Diğer pastalardan önce ilk kutlamamızın davetiyelerini yayınlayacağım, pastalar sırada:-))
Şeker hamuru kaplı kurabiyeler her zaman çocukların çok hoşuna gidiyor. Ben de üzerini Winnie the pooh figürleri ile süslediğim şeker hamuru kaplı kurabiyeler hazırladım.

Kurabiyeleri jelatinleyip organze kurdelelerle davetiyelere ekledim. Her çocuğa bir davetiye...Davetiyeler ve dolayısıyla kurabiyeler çocukların o kadar hoşuna gitmiş ki, "kursum olsa bile sırf bu kurabiyenin hatırına doğumgününe mutlaka geleceğim" diyenler bile olmuş:-)))))Hatta içlerinden "siz bu kurabiyeleri niye bizim kantinde satmıyorsunuz,her gün yerdik" diyenler bile oldu:-)))Bunlar gerçekten çok hoş geri bildirimler. Çocuklar için bişeyler hazırlamayı çok seviyorum. Onların tamamen içten yorumlarını kendi anlatımlarıyla şekillendirmelerine bayılıyorum:-)

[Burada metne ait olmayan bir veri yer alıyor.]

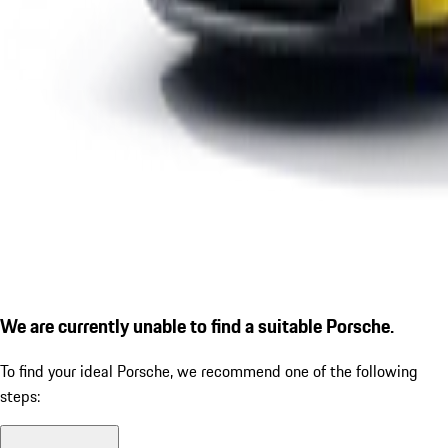
We are currently unable to find a suitable Porsche.
To find your ideal Porsche, we recommend one of the following
steps: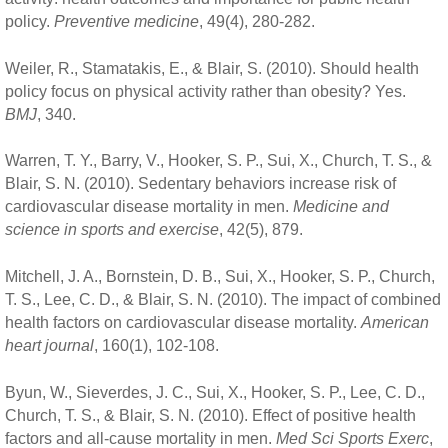
policy.
Preventive medicine
, 49(4), 280-282.
Weiler, R., Stamatakis, E., & Blair, S. (2010). Should health
policy focus on physical activity rather than obesity? Yes.
BMJ
, 340.
Warren, T. Y., Barry, V., Hooker, S. P., Sui, X., Church, T. S., &
Blair, S. N. (2010). Sedentary behaviors increase risk of
cardiovascular disease mortality in men.
Medicine and
science in sports and exercise
, 42(5), 879.
Mitchell, J. A., Bornstein, D. B., Sui, X., Hooker, S. P., Church,
T. S., Lee, C. D., & Blair, S. N. (2010). The impact of combined
health factors on cardiovascular disease mortality.
American
heart journal
, 160(1), 102-108.
Byun, W., Sieverdes, J. C., Sui, X., Hooker, S. P., Lee, C. D.,
Church, T. S., & Blair, S. N. (2010). Effect of positive health
factors and all-cause mortality in men.
Med Sci Sports Exerc
,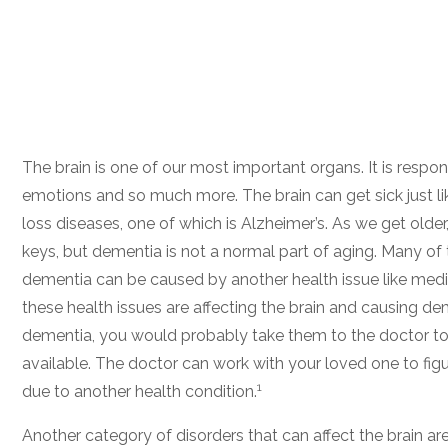
The brain is one of our most important organs. It is respons
emotions and so much more. The brain can get sick just li
loss diseases, one of which is Alzheimer’s. As we get olde
keys, but dementia is not a normal part of aging. Many of
dementia can be caused by another health issue like medi
these health issues are affecting the brain and causing deme
dementia, you would probably take them to the doctor to 
available. The doctor can work with your loved one to figur
1
due to another health condition.
Another category of disorders that can affect the brain are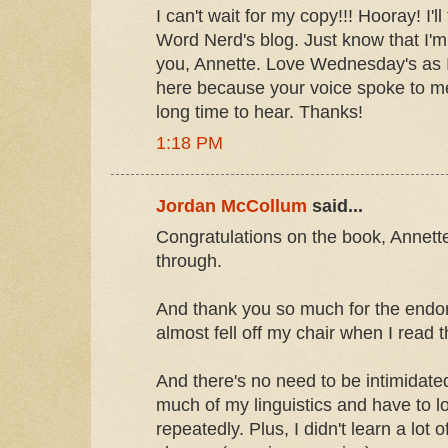
I can't wait for my copy!!! Hooray! I'll
Word Nerd's blog. Just know that I'm 
you, Annette. Love Wednesday's as I d
here because your voice spoke to me
long time to hear. Thanks!
1:18 PM
Jordan McCollum
said...
Congratulations on the book, Annette!
through.
And thank you so much for the endo
almost fell off my chair when I read t
And there's no need to be intimidate
much of my linguistics and have to l
repeatedly. Plus, I didn't learn a lot o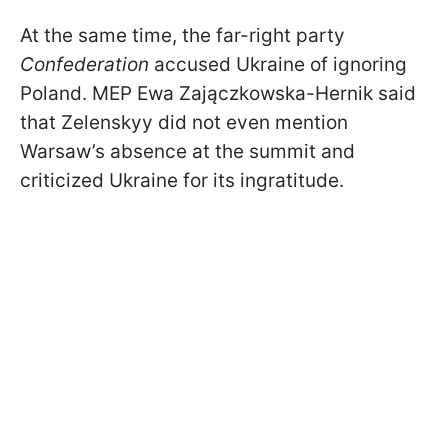
At the same time, the far-right party
Confederation
accused Ukraine of ignoring
Poland. MEP Ewa Zajączkowska-Hernik said
that Zelenskyy did not even mention
Warsaw’s absence at the summit and
criticized Ukraine for its ingratitude.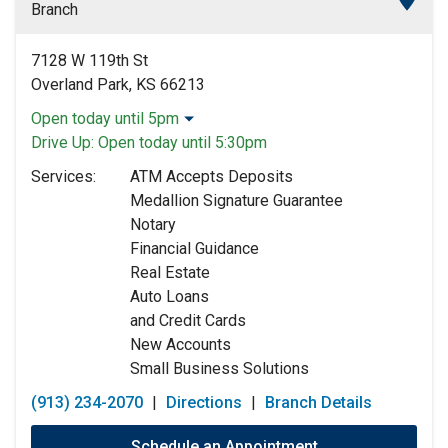
Branch
7128 W 119th St
Overland Park, KS 66213
Open today until 5pm
Monday:
9:00am
-
5:00pm
Drive Up:
Open today until 5:30pm
Tuesday:
9:00am
-
5:00pm
Services:
ATM Accepts Deposits
Wednesday:
9:00am
-
5:00pm
Medallion Signature Guarantee
Thursday:
9:00am
-
5:00pm
Notary
Friday:
9:00am
-
5:00pm
Financial Guidance
Saturday:
9:00am
-
12:00pm
Real Estate
Sunday:
Closed
Auto Loans
and Credit Cards
New Accounts
Small Business Solutions
(913) 234-2070
|
Directions
|
Branch Details
Schedule an Appointment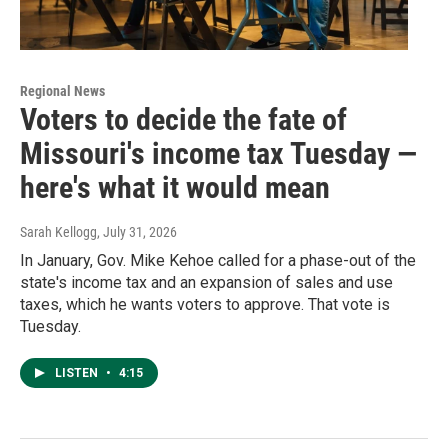
Regional News
Voters to decide the fate of
Missouri's income tax Tuesday —
here's what it would mean
Sarah Kellogg
, July 31, 2026
In January, Gov. Mike Kehoe called for a phase-out of the
state's income tax and an expansion of sales and use
taxes, which he wants voters to approve. That vote is
Tuesday.
LISTEN
•
4:15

Gelelim kurabiyemizin tarifine...Bu kurabiyeleri yaparken biraz ondan biraz bundan, hmmm bu da iyi gider şeklinde bir tarif oluşturdum. Tarifi daha sonra yayınlayıp sizlerle paylaşmak ve de daha sonra yine aynı tadı yakalamak için kurabiyeleri hazırlarken bir yandan da koyduğum malzemeleri ölçüp bir kağıda not ettim. Sonuçtan memnun kalınca da kurabiyeler davetiye oldu ve çok beğenildi. Ama ben not aldığım kağıdı koyduğum yeri unutunca blogumda yayınlama şansım kalmadı...Bundan sonra biraz daha organize çalışsam iyi olacak:-)))

10 Kasım 2008 Pazartesi

İZİNDEYİZ ATAM


UNUTMAYACAĞIZ, UNUTTURMAYACAĞIZ...
NE MUTLU TÜRKÜM DİYENE!..

4 Kasım 2008 Salı

Uluslararası Arkadaşlık Ödülü / Friendship Around The World Award


Sevgili Eda beni böyle güzel bir ödüle layık görmüş. İlk kez duyduğum bu ödül dünya çapında arkadaşlarınız olan bloggerlarını tanıtmak amaçlı bir ödülmüş ...Ödül sürekli alıcı tarafından devrediliyor ve her alan kişi kendine gönderenden 1 fazla kişiye yollamalıymış bunu. Bu yüzden bayağı kalabalık bir liste oluyor.Ben ödülü devredene kadar sanırım benim arkdaşlarımın çoğu almış olacaklar:-))) Belki iki kez farklı kişiden yollanma durumları da olabilir.Ödülün hep aynı kişilerde dönmemesi için farklı isimler olmalıymış... Eda'nın söylediğine göre bu listenin orjinali 2 kişiymiş aslında, ödülü alan da bir fazla olmak üzere yani 3 kişi seçecekmiş..
Elimden geldiğince tekrar olmaması için blogları kontrol ederek listemi çıkarmaya çalıştım ama tekrarları kaldırınca listem Eda'nın ki kadar uzun olmadı tabii. E bi yerde böyle olacak, yoksa düşünsenize habire uzayan listelerle ödülü geç alanlar ne kadar zorlanır :-)))) Baktım ki böyle olmayacak ben de bazı arkadaşlarımın yaptığı gibi listemdeki tüm arkadaşlarıma ödülü göndermeye karar verdim:-)))
Edacığıma tekrar teşekkür ediyorum. Blog serüvenim boyunca yanımda olan, sevincimi üzüntümü paylaşan, fikirleriyle destek olan, paylaşımlarıyla bana yeni ufuklar açan blog sahibi tüm arkadaşlarıma teşekkür ediyorum. İyi ki varsınız, hepinizi seviyorum.

28 Ekim 2008 Salı

60 KİŞİLİK DOĞUM GÜNÜ PASTASI - JUNGLE,SÜNGER BOB, NEMO DUYAN GELMİŞ -ŞEKER HAMURU YE #38

Eveeet işte canım ikizlerimin doğumgünü pastası, daha doğrusu doğumgünü pastalarının birincisi...Bu pastayı sınıf arkadaşlarıyla yapacakları kutlama partisi için hazırladım. İkisi farklı sınıflardalar, dolayısıyla davetli sayısı da fazla olacaktı, bu yüzden iki katlı yaptım pastayı ve böylece ilk iki katlı pasta denememi de yapmış oldum. Sonuç süperrr, kim tutar artık beni...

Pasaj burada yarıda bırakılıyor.